Но сюда приходили не за тем, чтобы разглядывать витражи…
Эти полки из темного дерева хранили самое ценное, чем располагал Орден. Золото — дело наживное, драгоценные эликсиры теряют силу со временем, а сталь рано или поздно рассыпается ржавой трухой. Знания — вот истинное богатство, и братья-служители веками и тысячелетиями упорно собирали знания, крупица к крупице… Сейчас ни одна страна известного мира не располагала подобной сокровищницей. Далеко не все из этих книг были безобидны — даже на этих полках, обратиться к которым имел право любой из послушников и уж тем более из служителей, попадались иногда фолианты, которые куда мудрее было бы спрятать от любопытных глаз. А совсем недавно темплару пришлось убедиться, что в собрании орденской библиотеки есть и такие тома, что не видели света веками. И на то были достаточно веские причины.
Дверь тихо скрипнула, и Шенк поднял голову, всматриваясь в сумрак. В этот поздний час в библиотеке Цитадели редко появлялись люди. Он и сам засиделся здесь до глубокой ночи только потому, что утром следующего дня должен был отправиться на север. Его миссия в Сайле была окончена… Дрю отправился в неизвестность, пройдя порталом, который создал он… создал, наверное, впервые за последние сотни лет. Пусть его путь будет светел.
Три сотни ополченцев должны были выступить на соединение с армией командора Унгарта Себрасса, что вела тяжелые бои, остановив наступающие войска Минга. Пополнения отправлялись сразу же, как только их удавалось собрать, но опытных офицеров было мало. Шенк вполне подходил на эту роль: он изучал военное дело, тактику и стратегию — пусть и не столь дотошно, как те из послушников, что готовились пойти по окончании обучения в армию. И все же он был воином — пусть даже воином-одиночкой.
Назначение, объявленное на третий день после ухода маленького фаталя, стало для Леграна радостным и долгожданным событием.

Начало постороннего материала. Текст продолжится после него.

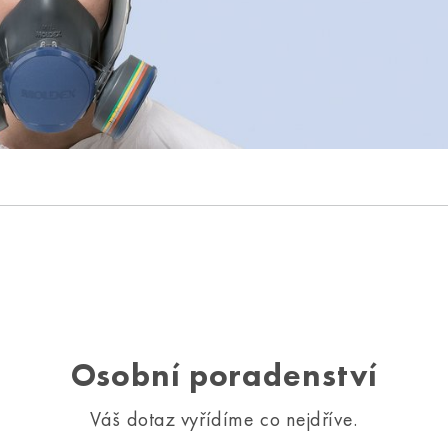
Osobní poradenství
Váš dotaz vyřídíme co nejdříve.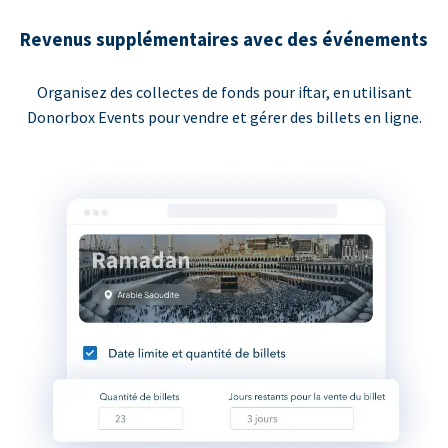
Revenus supplémentaires avec des événements
Organisez des collectes de fonds pour iftar, en utilisant
Donorbox Events pour vendre et gérer des billets en ligne.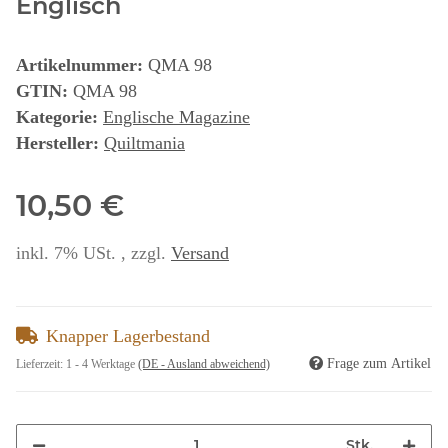
Englisch
Artikelnummer:
QMA 98
GTIN:
QMA 98
Kategorie:
Englische Magazine
Hersteller:
Quiltmania
10,50 €
inkl. 7% USt. , zzgl.
Versand
Knapper Lagerbestand
Frage zum Artikel
Lieferzeit:
1 - 4 Werktage
(DE - Ausland abweichend)
Stk.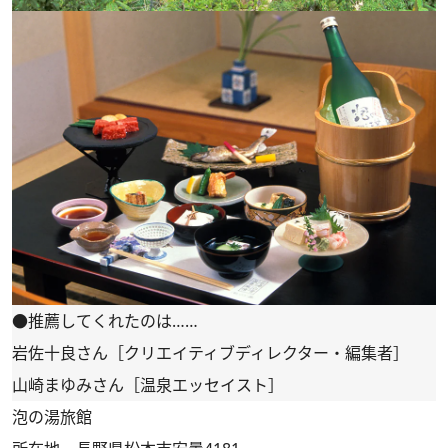
●推薦してくれたのは……
岩佐十良さん［クリエイティブディレクター・編集者］
山崎まゆみさん［温泉エッセイスト］
泡の湯旅館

Сидеть здесь, в неприступной крепости, когда и воины, и вчерашние крестьяне, и братья-служители гибнут, пытаясь задержать рвущегося вперед врага, — это было даже оскорбительным для него. И когда Борох объявил приказ…
Сегодня был последний его день в Цитадели. Шенк задумчиво листал древнюю книгу, хотя давно уже знал на память каждую строку. Почему магистр Борох не забрал ее сразу после ухода Дрю? Почему не убрал ее в железный склеп — на годы или века? Не видел смысла? Или наоборот… был в этом какой-то скрытый, одному старому наставнику известный смысл?
Невысокая фигура появилась в дверном проеме, шагнула вперед… это была девушка — короткое, по моде Сайлы, платье, волосы, заплетенные в тугую косу. Свет упал на ее лицо — обычная девчонка. Чуть курносый нос, ровный загар. Что молодая девушка делает здесь в столь поздний час?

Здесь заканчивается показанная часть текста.